Yancie took a shower feeling pleased, since it sounded as if the restaurant they were going to was very up-market, that she had brought the dress with her that she had. After her shower, she dressed her white-blonde hair in a knot on top of her head, applied the small amount of make-up she normally wore, and slipped into the long-sleeved ankle-length black lace dress with its black silk petticoat lining.

She left her room knowing that she looked good and, strangely, half wishing that Thomson Wakefield could see her. Well, she defended, when trying to work out why she should think anything so ridiculous, she wouldn't have said her brown uniform was the most flattering garment she had ever ownedbut it was the only thing he had ever seen her in or was likely to, for that matter.

Yancie had a small, but only a very small, tussle with her conscience on whether she, like her employer, should take a taxi. But why, for goodness' sake? She had a perfectly good car out there doing nothing, and she knew that she wouldn't have any trouble parking it. It wasn't as if she was likely to bump into Thomson Wakefield or anything like that, was she? Nor, since he'd taken a taxi, which indicated he intended to do a little celebrating, was it likely that he'd be back before she was.

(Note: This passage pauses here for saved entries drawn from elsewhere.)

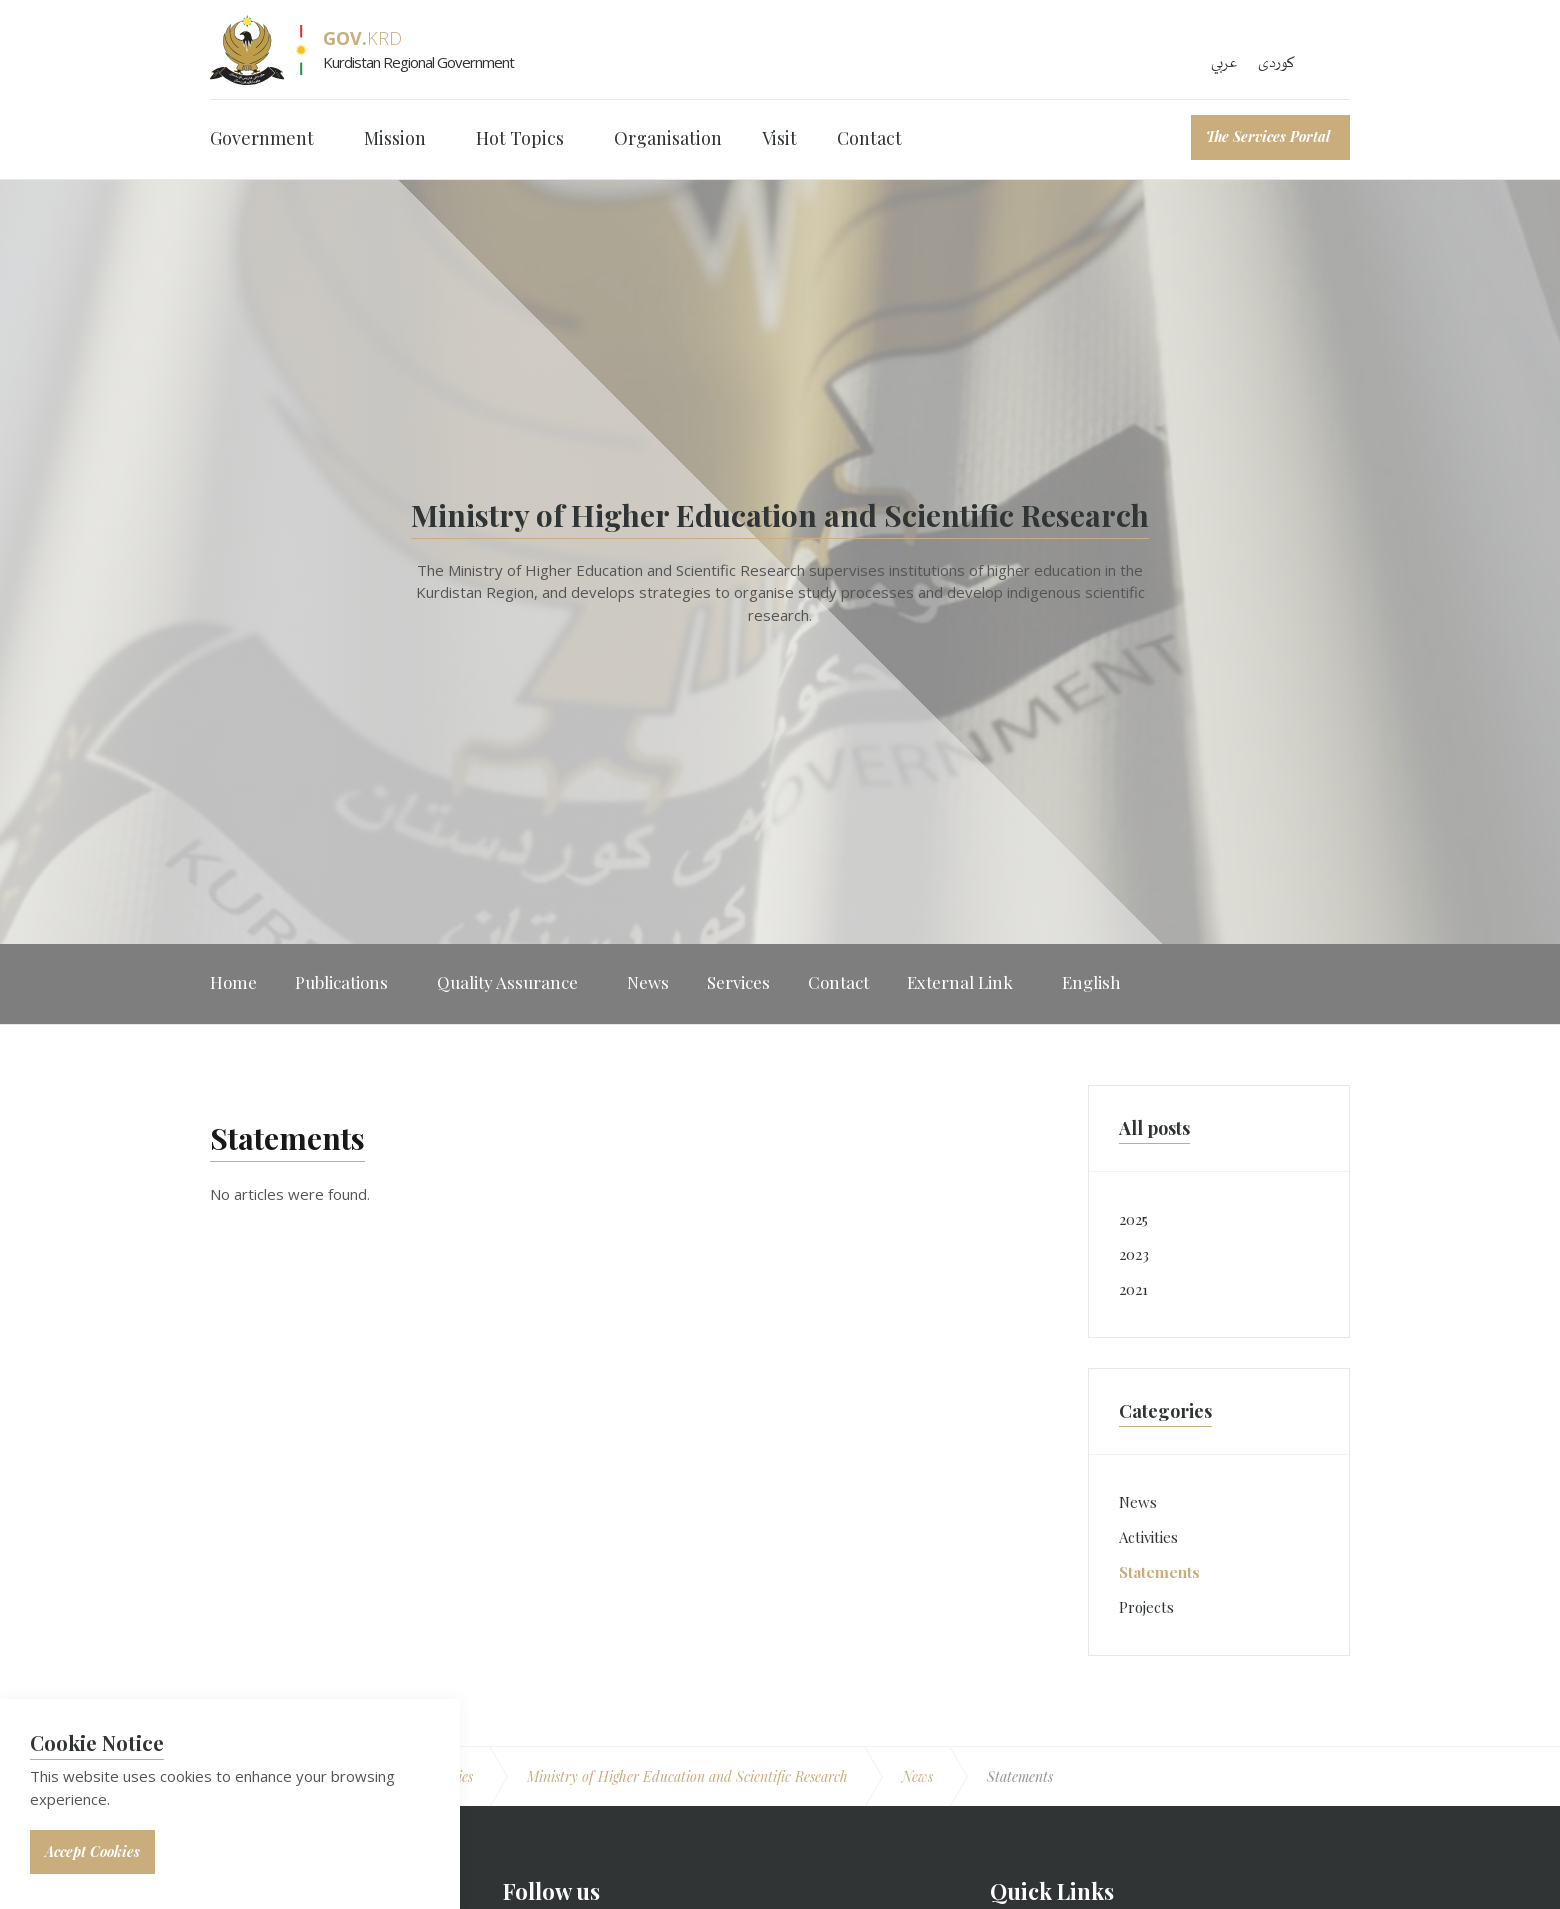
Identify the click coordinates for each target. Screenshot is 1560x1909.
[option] (780, 562)
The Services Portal (1268, 136)
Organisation (668, 138)
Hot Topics (520, 138)
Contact (869, 138)
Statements (1159, 1572)
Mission (395, 138)
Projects (1146, 1607)
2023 (1134, 1254)
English (1091, 982)
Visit (779, 138)
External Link (960, 982)
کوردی (1276, 63)
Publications (341, 982)
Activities (1148, 1537)
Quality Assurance (507, 982)
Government (262, 138)
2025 (1133, 1219)
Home (233, 982)
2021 (1133, 1289)
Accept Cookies (92, 1851)
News (648, 982)
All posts (1154, 1128)
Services (738, 982)
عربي (1224, 63)
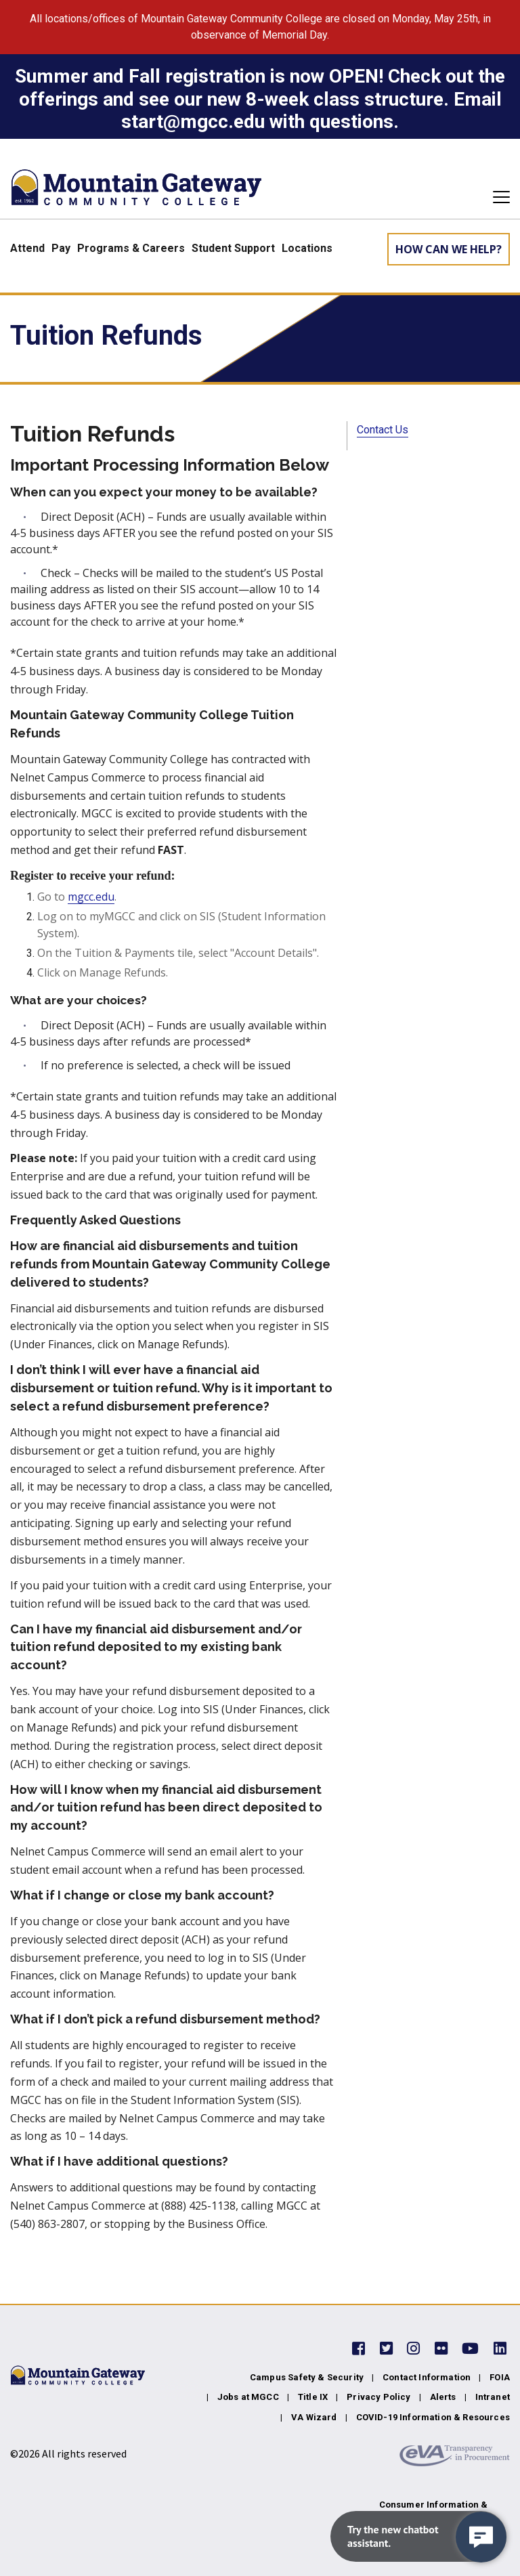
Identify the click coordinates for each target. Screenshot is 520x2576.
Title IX (313, 2397)
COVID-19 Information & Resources (433, 2417)
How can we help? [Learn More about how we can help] (448, 249)
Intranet (492, 2397)
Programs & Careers (131, 248)
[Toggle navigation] (497, 197)
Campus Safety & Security (307, 2377)
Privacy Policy (378, 2397)
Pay (60, 248)
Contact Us (382, 429)
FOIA (500, 2377)
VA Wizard (314, 2417)
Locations (307, 248)
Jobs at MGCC (248, 2397)
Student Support (233, 248)
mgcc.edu (91, 896)
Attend (27, 248)
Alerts (443, 2397)
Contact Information (427, 2377)
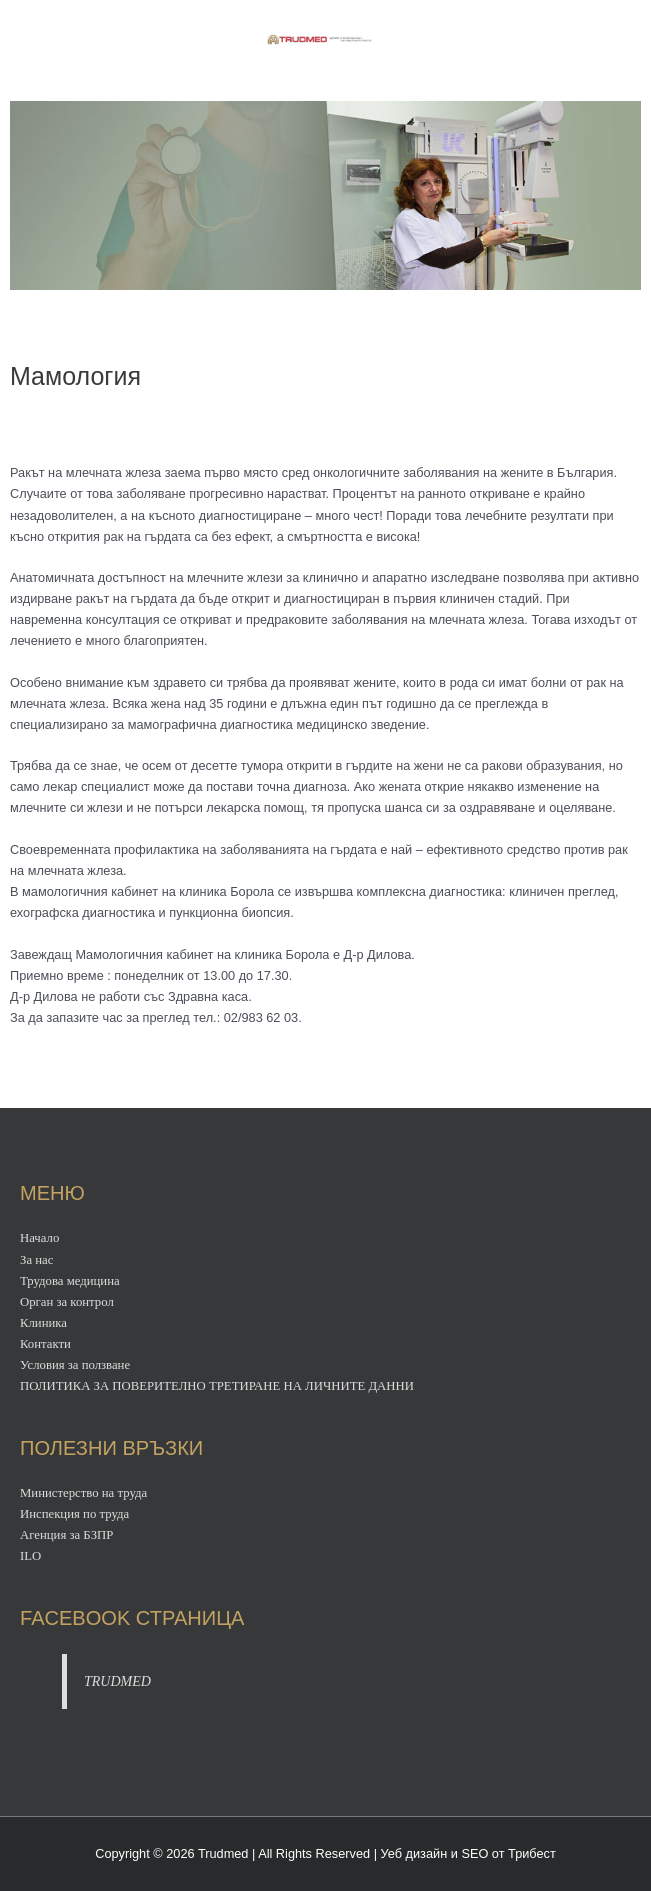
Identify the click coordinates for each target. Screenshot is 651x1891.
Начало (39, 1238)
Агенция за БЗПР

Charlie Merrett was just as she remembered him from the last time she'd seen him-about a year ago. Tall, handsome and around the same age as Yancie, she found him as willing and eager to please as ever he had been.

'You're gorgeous, Yancie. Absolutely gorgeous,' he said enthusiastically as they entered the restaurant.

Who wouldn't be fond of him? `And so are you,' she teased him, and they both laughed. Then, as the head waiter came up to them, so Yancie looked about-and nearly went into heart failure. There, across the room, wining and dining at a table with several other people, sat Thomson Wakefield. And, while he was looking straight at her, at the same time he managed to look straight through her.

Oh, crumbs. While he wasn't acknowledging her, Yancie knew he had registered her. Too late now to wish she'd taken a taxi-oh, help-she had the firm's car out there. A car, she swiftly realised, which, since Thomson Wakefield had already started on his meal, he was bound to see when, as was likely, he left the restaurant before she did!

It fleetingly crossed her mind to pop outside and park the car somewhere else. But that was just a thought in the panic of the moment. For heaven's sake, hadn't he said-no, ordered her to have something to eat? Well, that was exactly what she was doing-obeying orders. He hadn't specified where she should eat, had he?